Acórdão do Supremo Tribunal de Justiça
Processo:
08A194
Nº Convencional: JSTJ000
Relator: SEBASTIÃO PÓVOAS
Descritores: ARRENDAMENTO
LICENÇA DE UTILIZAÇÃO
RECURSOS
Nº do Documento: SJ2008021901941
Data do Acordão: 02/19/2008
Votação: UNANIMIDADE
Texto Integral: S
Privacidade: 1
Meio Processual: REVISTA
Decisão: NEGADA
Sumário :
1) As conclusões da alegação de recurso são proposições sintéticas a condensar o desenvolvido no corpo do texto não se podendo limitar a uma mera afirmação da procedência do pedido, antes devendo conter um raciocínio lógico-juridico com as especificações do n.º 2 do artigo 690.º do Código de Processo Civil.
2) O artigo 9.º do R.A.U aplica-se aos arrendamentos celebrados após 1 de Janeiro de 1992 e não fulmina de nulidade o arrendamento de fracção não licenciado para a finalidade do contrato, antes,e se a falta de licença é da responsabilidade do senhorio, sancionando-o com coima e facultando ao arrendatário pedir a resolução do contrato ou a realização de obras que, adequando o locado, permitam o licenciamento.
3) A licença a que se refere o n.º 1 do artigo 9.º do RAU é a autorização genérica para o exercício de actividade inserível no sector económico pertinente, cumprindo ao inquilino a obtenção de licenças ou alvarás para o exercício de actividade especifica que se propõe .
4) Estando o prédio licenciado para o exercício de “actividades terciárias”, está cumprido o citado artigo 9.º do RAU se o senhorio o arrenda para instalação de um salão de cabeleireiro, devendo o inquilino obter licenças e alvarás típicas para aquela espécie de prestação de serviços.
5) Sendo declarado nulo o arrendamento de espaço detido e fruído pelo arrendatário deve este, enquanto durar a ocupação, pagar o valor correspondente à utilização da coisa (normalmente equivalente à renda acordada).
Decisão Texto Integral:
Acordam, no Supremo Tribunal de Justiça:

“AA – Importação e Exportação, Limitada” intentou acção, com processo ordinário, contra “BB Cabeleireiro Unipessoal, Limitada”, CC e DD.

Pediu a resolução do contrato de subarrendamento celebrado entre a Autora e a Ré sociedade e a condenação desta a restituir o locado, livre e desocupado.

Pediu ainda a condenação das Rés CC e DD a pagarem-lhe a quantia de 4462,50 euros de rendas vencidas, além das vincendas até à restituição.

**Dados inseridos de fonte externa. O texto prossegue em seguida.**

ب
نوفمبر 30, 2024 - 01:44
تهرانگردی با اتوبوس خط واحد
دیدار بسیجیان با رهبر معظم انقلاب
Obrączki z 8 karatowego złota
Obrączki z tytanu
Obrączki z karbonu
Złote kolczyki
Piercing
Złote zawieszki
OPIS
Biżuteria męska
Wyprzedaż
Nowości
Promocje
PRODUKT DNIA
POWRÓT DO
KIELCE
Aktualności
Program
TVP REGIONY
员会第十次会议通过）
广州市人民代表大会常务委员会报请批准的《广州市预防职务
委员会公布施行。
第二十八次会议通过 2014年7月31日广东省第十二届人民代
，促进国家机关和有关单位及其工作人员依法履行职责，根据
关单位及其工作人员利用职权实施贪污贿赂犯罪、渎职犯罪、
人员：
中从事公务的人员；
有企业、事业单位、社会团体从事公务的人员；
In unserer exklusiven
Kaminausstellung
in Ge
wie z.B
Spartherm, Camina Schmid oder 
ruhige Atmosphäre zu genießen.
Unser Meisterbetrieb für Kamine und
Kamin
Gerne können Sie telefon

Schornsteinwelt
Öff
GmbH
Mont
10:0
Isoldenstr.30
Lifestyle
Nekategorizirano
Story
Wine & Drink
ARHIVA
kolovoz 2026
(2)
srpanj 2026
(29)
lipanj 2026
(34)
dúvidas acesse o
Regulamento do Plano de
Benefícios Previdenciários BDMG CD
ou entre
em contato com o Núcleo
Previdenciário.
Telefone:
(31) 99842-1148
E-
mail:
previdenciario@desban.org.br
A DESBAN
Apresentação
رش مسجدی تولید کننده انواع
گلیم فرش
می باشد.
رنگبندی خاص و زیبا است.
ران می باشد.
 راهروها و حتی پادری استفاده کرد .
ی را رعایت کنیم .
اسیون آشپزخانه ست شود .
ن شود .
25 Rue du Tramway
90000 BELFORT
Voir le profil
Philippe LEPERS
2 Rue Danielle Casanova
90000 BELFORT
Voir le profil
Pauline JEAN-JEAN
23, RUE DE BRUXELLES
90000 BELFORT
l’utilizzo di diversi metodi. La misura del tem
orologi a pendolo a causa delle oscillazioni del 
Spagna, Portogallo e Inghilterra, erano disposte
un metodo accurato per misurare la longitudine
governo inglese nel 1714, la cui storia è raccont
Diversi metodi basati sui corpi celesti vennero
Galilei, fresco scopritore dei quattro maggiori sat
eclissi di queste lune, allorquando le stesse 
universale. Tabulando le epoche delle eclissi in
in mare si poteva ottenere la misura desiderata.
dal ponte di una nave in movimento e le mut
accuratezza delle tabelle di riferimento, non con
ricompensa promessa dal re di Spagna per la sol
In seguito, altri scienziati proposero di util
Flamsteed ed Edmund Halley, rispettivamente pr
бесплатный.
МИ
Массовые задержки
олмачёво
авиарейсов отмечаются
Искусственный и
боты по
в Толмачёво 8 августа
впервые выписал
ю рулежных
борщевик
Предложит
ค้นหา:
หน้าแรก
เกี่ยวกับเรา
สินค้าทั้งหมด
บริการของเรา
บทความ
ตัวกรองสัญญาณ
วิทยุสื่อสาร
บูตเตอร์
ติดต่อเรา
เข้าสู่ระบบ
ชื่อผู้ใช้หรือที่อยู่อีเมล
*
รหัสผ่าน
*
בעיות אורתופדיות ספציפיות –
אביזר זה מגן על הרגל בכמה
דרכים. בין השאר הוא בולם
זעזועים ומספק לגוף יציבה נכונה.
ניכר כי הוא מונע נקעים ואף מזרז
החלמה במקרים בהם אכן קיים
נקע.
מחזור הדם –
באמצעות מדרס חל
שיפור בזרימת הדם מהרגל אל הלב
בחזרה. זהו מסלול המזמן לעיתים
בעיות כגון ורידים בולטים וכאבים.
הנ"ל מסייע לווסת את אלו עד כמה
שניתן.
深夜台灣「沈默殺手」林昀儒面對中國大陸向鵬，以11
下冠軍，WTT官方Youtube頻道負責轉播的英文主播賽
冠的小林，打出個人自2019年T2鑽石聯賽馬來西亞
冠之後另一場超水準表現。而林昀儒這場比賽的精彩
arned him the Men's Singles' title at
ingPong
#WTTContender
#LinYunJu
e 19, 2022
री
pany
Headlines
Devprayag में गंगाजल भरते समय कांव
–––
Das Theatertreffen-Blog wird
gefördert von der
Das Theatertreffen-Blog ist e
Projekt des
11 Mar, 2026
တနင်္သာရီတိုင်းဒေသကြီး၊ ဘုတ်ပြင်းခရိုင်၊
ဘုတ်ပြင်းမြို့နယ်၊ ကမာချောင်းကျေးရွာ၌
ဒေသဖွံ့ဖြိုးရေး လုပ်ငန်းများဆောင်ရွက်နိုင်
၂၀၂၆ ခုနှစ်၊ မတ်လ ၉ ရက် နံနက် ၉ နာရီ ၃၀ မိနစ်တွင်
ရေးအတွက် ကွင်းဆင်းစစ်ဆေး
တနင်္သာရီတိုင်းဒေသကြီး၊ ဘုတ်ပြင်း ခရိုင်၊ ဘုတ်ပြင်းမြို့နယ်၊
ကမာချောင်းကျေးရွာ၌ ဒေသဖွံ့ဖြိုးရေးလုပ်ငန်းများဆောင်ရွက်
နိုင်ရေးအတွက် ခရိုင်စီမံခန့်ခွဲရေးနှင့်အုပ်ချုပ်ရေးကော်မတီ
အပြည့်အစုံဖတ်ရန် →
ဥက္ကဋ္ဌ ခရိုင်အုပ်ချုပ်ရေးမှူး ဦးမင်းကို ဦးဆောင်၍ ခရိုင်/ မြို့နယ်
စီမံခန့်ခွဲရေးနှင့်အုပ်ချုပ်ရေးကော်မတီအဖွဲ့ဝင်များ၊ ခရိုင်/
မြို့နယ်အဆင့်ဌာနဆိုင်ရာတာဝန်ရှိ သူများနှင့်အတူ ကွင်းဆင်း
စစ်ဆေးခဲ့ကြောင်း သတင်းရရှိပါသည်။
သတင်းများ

Alegou nuclearmente ser arrendatária de uma fracção que sublocou à 1.ª Ré para o exercício da actividade de cabeleireiro, manicure e pedicure, pela renda mensal de 750,00 euros, que não lhe vem sendo paga.

A 1.ª Ré contestou alegando, em síntese, ter intentado acção contra a Autora pedindo a suspensão do pagamento das rendas até decisão sobre a obtenção da licença; arguiu a anulabilidade do subarrendamento por inexistência de licença para o exercício da actividade; e pediu a condenação da Ré a indemnizá-la por investimentos feitos e pela perda de clientela.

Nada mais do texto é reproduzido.